The USD/CNY reference rate was established by PBOC at 7.1048, lower than the previous setting

    by VT Markets
    /
    Oct 10, 2025

    The People’s Bank of China (PBOC) set the USD/CNY central rate at 7.1048 for Friday, shifting slightly from the previous fix of 7.1102. This rate also contrasted with the Reuters estimate of 7.1329.

    The PBOC aims to maintain price stability, including exchange rate stability, while promoting economic growth and financial market development. The institution is owned by the People’s Republic of China, with significant influence from the Chinese Communist Party Committee Secretary.

    Monetary Policy Tools

    China’s central bank employs varied monetary policy tools, including the seven-day Reverse Repo Rate and the Loan Prime Rate, impacting loan and savings interest rates. This rate adjustment can also sway the exchange rate of the Chinese Renminbi.

    China allows 19 private banks to operate within the state-driven financial sector. Among the largest are digital lenders WeBank and MYbank, linked to tech giants Tencent and Ant Group.

    Various market analyses noted the movements of different currencies, commodities, and cryptocurrencies, with USD, GBP, and gold appearing prominently. Concerns about ongoing US tariffs and their persistent role in foreign policy were also noted.

    The People’s Bank of China has set a strong fix for the yuan, signaling its intention to prevent further weakness against a dominant US dollar. This move today, October 10, 2025, is a clear sign that policymakers are actively managing the currency’s value. We see this as an attempt to put a floor under the yuan for the near future.

    Global Market Influence

    This action comes as recent data showed some softness in the Chinese economy, with September’s industrial production growth of 4.1% year-over-year just missing market expectations. Looking back at the pattern we saw throughout 2024, the PBOC often uses these strong fixes to boost confidence and deter speculative bets against its currency during periods of uncertainty. This is a deliberate move to project stability.

    The challenge is that this policy clashes with the broader market trend of a powerful US dollar. The dollar’s strength is fueled by expectations that the Federal Reserve will maintain high interest rates, with US 10-year Treasury yields currently holding firm near 4.8%. This creates a tension between a hawkish Fed and a stability-focused PBOC.

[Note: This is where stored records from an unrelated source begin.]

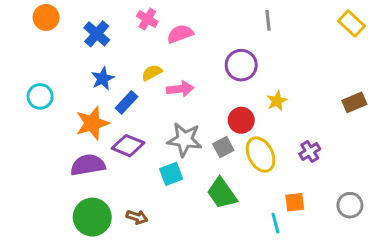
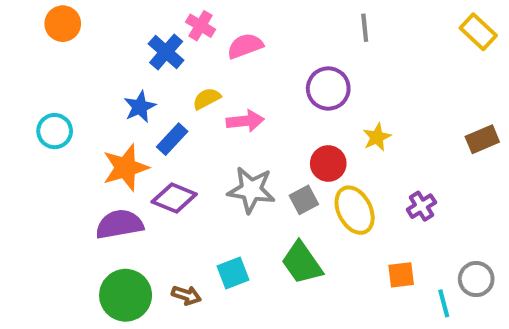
blue cross: (97, 34) -> (166, 52), moved
cyan square: (171, 174) -> (233, 273), moved
cyan line: (275, 223) -> (444, 303), moved

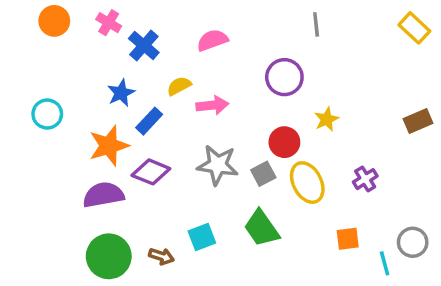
pink cross: (201, 26) -> (109, 23), moved

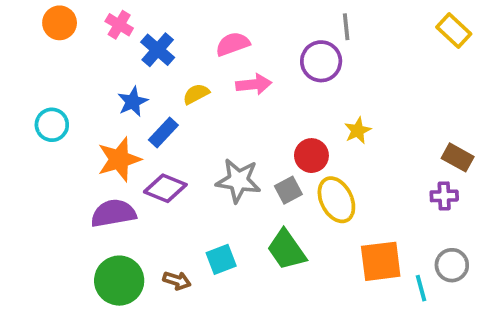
purple circle: (284, 77) -> (321, 61), moved
pink arrow: (212, 105) -> (254, 84), moved
brown rectangle: (418, 121) -> (458, 157), moved, turned 52
purple cross: (365, 179) -> (444, 196), moved, turned 30
orange square: (348, 239) -> (381, 261), size x1.6

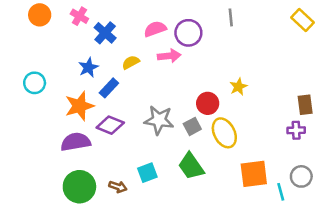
purple circle: (321, 61) -> (188, 33), moved
brown rectangle: (458, 157) -> (305, 105), turned 54

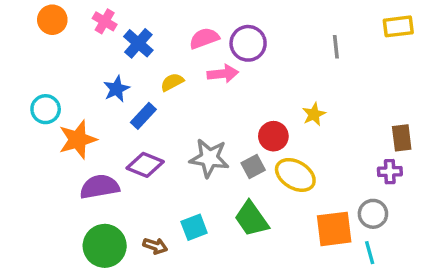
gray line: (231, 17) -> (336, 47), moved
yellow rectangle: (303, 20) -> (398, 26), turned -50
orange star: (79, 106) -> (78, 140), moved
yellow ellipse: (224, 133) -> (295, 175), turned -32
gray circle: (301, 176) -> (373, 214), moved

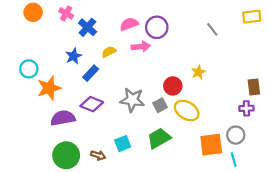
gray line: (336, 47) -> (212, 29), turned -32
green trapezoid: (251, 219) -> (159, 138), turned 95

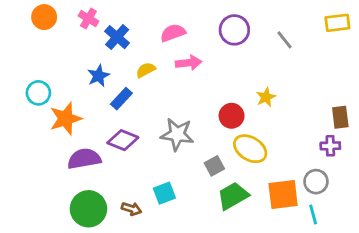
purple circle: (157, 27) -> (234, 30), moved
gray square: (160, 105) -> (214, 166), moved
green trapezoid: (159, 138) -> (233, 196), moved

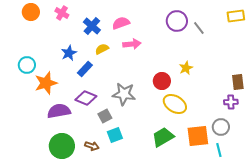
purple circle: (234, 30) -> (177, 21), moved
blue cross: (117, 37) -> (92, 26), moved
gray square: (214, 166) -> (105, 116), moved

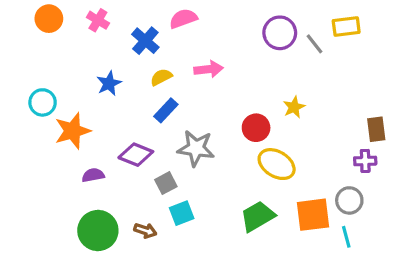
yellow rectangle: (236, 16) -> (346, 26), moved
pink semicircle: (121, 23) -> (183, 19), moved
blue rectangle: (85, 69) -> (166, 110), moved
purple semicircle: (59, 111) -> (93, 175), size x0.6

    For traders, this suggests the upward momentum in the USD/CNY pair may be limited in the coming weeks. We should consider strategies that bet on a range-bound currency, such as selling out-of-the-money call options on USD/CNH. The conflicting forces could also increase short-term volatility, making options that profit from price swings attractive.

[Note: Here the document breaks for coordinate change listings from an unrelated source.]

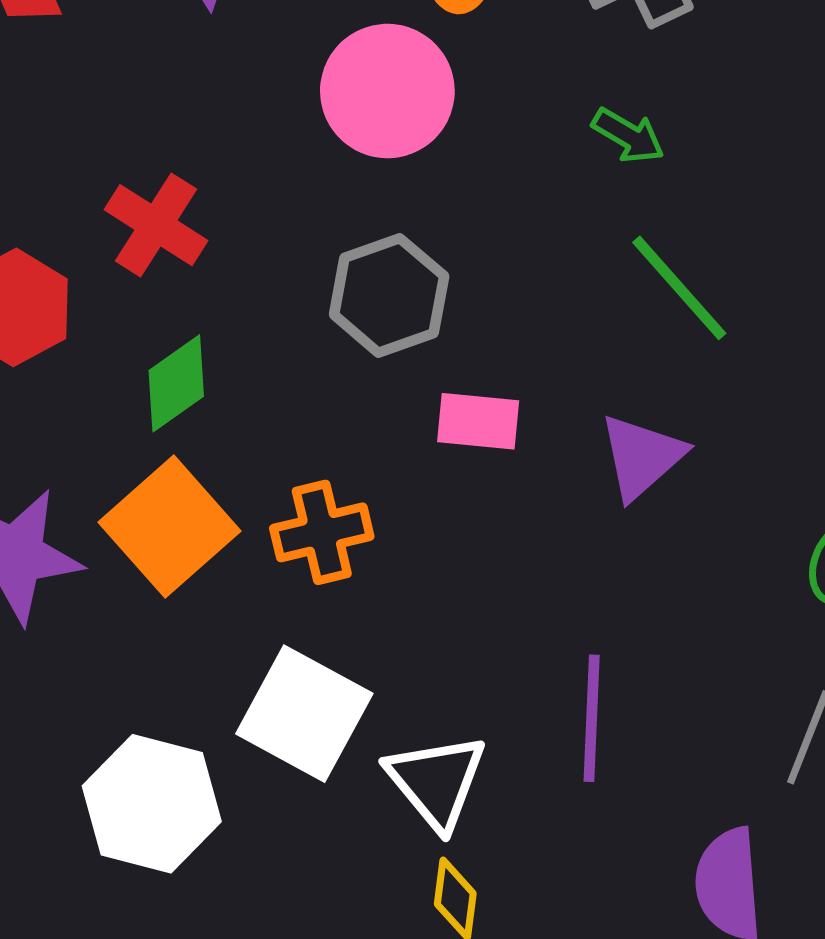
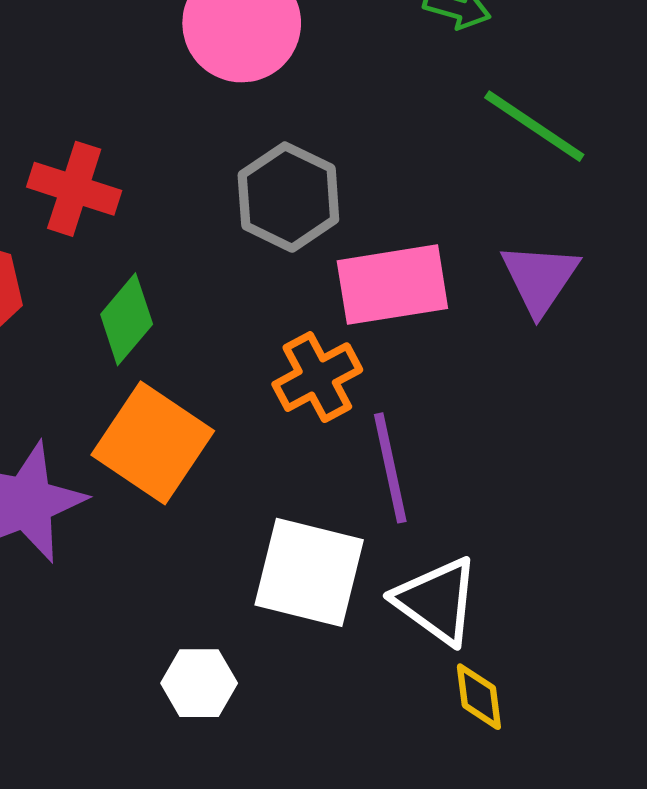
pink rectangle: (478, 421) -> (392, 285), size x1.5
orange cross: (322, 532) -> (317, 377), moved
purple line: (592, 718) -> (390, 468), moved
white hexagon: (152, 804) -> (199, 683), size x0.6

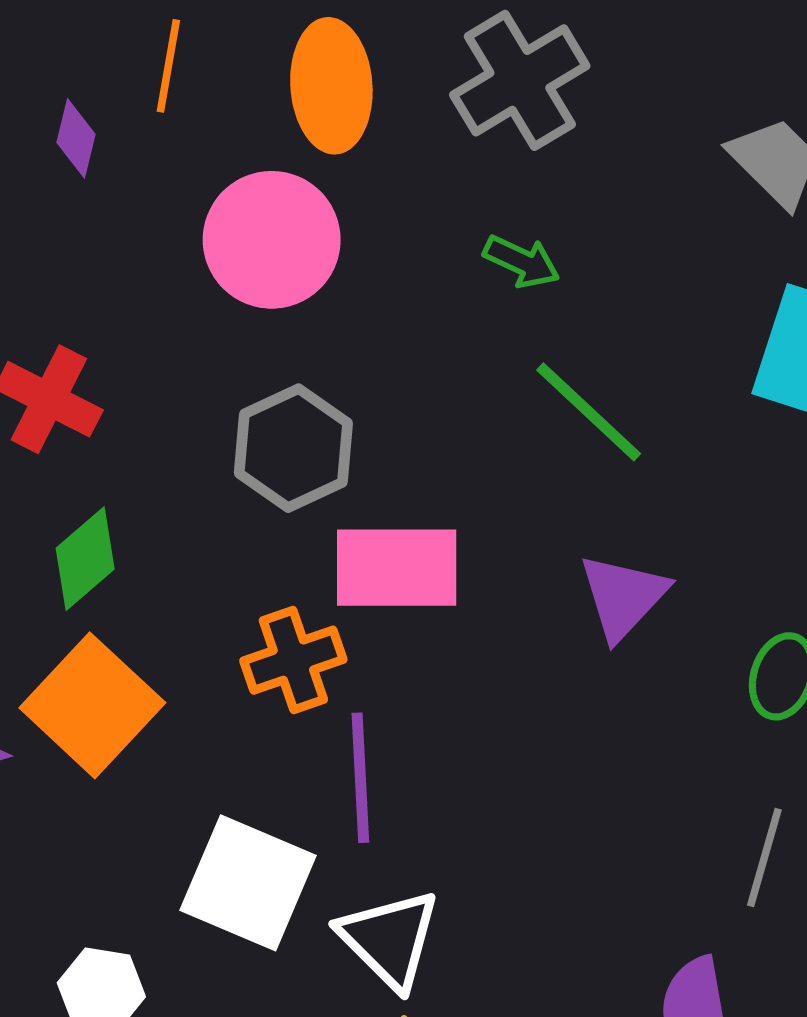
purple triangle: (540, 278) -> (623, 597), moved

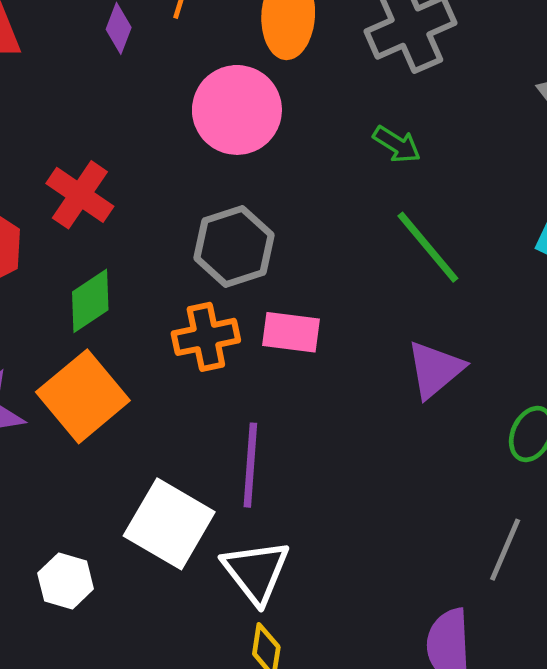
pink rectangle: (397, 568) -> (291, 332), size x0.7
orange cross: (293, 660) -> (206, 337), moved

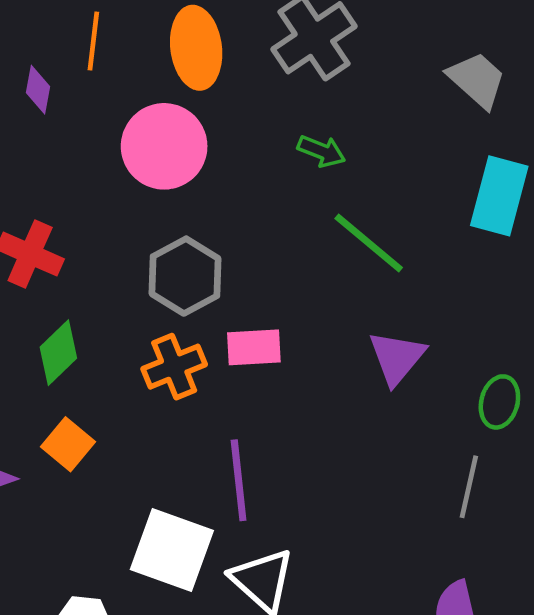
orange square: (83, 396) -> (68, 444), size x0.6
gray line: (505, 550) -> (469, 487), moved

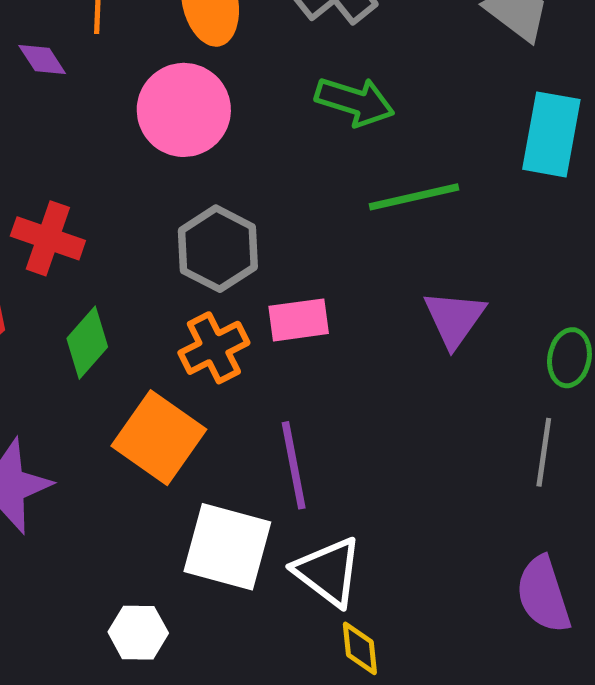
purple diamond: (38, 90) -> (42, 59), turned -39
green arrow: (321, 151) -> (355, 101), size x1.5
green line: (369, 243) -> (414, 197), turned -48
orange square: (68, 444) -> (159, 438), moved, size x1.6

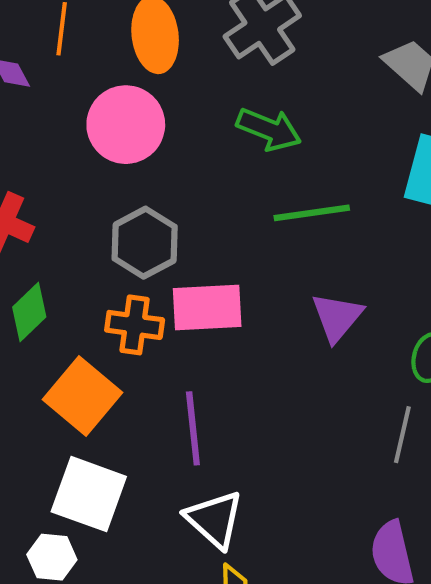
pink rectangle: (299, 320) -> (207, 308), size x1.4
orange cross: (214, 348) -> (135, 325), turned 30
white square: (227, 547) -> (89, 494), moved

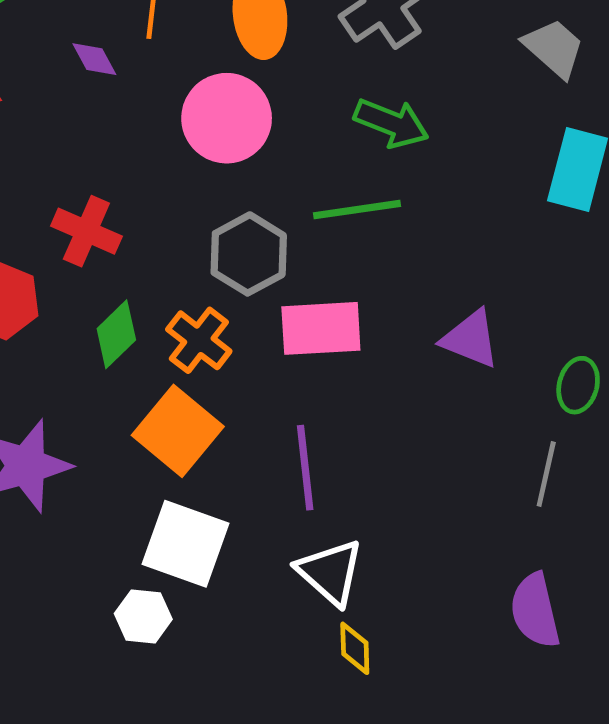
green line: (312, 213) -> (357, 210), moved
purple triangle: (337, 317) -> (471, 339), turned -48
orange cross: (135, 325) -> (199, 340), moved, turned 30

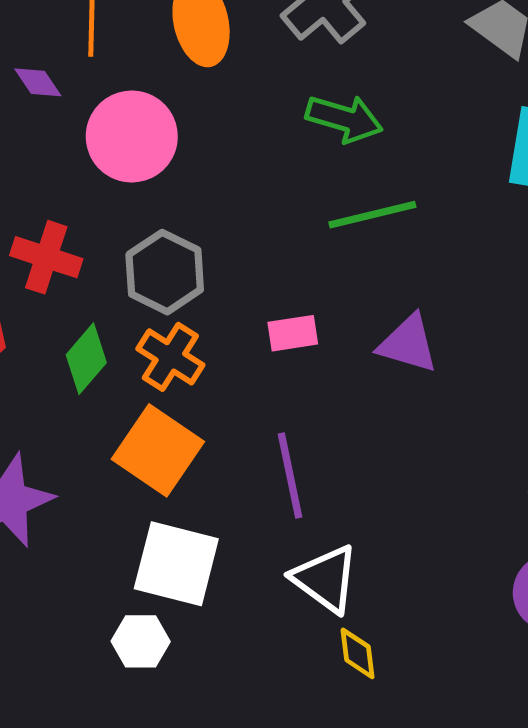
pink circle: (227, 118) -> (132, 137), moved
green line: (357, 210) -> (372, 215), moved
gray hexagon: (249, 254) -> (165, 272), moved
pink rectangle: (321, 328) -> (293, 333), size x0.6
purple triangle: (471, 339) -> (408, 344), moved

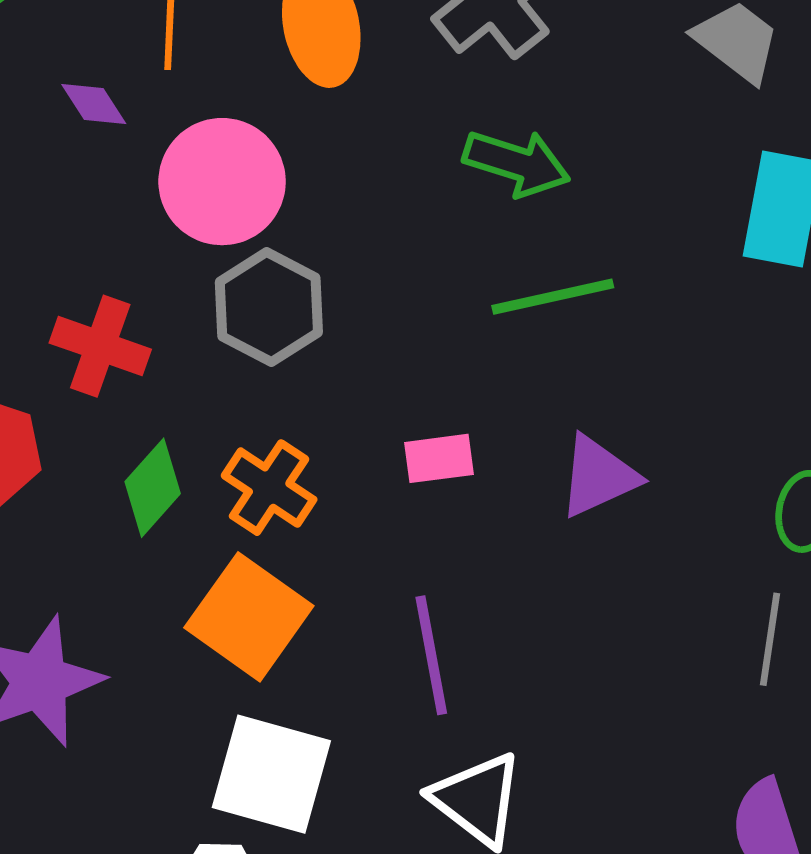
gray hexagon: (165, 272) -> (269, 307), moved
purple triangle: (408, 344) -> (598, 476), turned -42

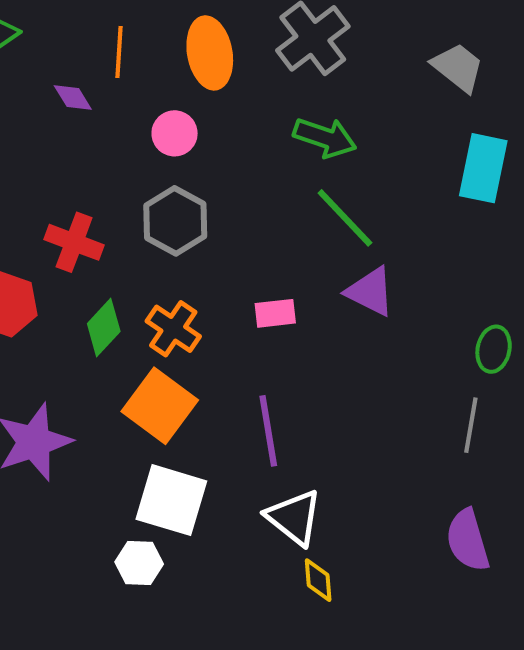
pink circle: (222, 182) -> (175, 133), moved, size x0.6
green line: (553, 297) -> (345, 218), turned 58
purple triangle: (598, 476) -> (370, 292), moved, turned 50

    We should also look at currencies linked to China’s economic health, like the Australian dollar. A stable yuan is typically supportive for the AUD, so buying call options on the AUD/USD could be a good proxy trade. This allows for a position on Chinese stability without dealing with the direct interventions in the yuan market.

    However, the fact that Gold is trading just below its recent record highs near $4,000 tells us that significant global risk aversion remains. The PBOC’s actions may stabilize one part of the market, but the broader anxiety driven by US policy and geopolitical tensions has not gone away. Any bullish positions should therefore be managed carefully.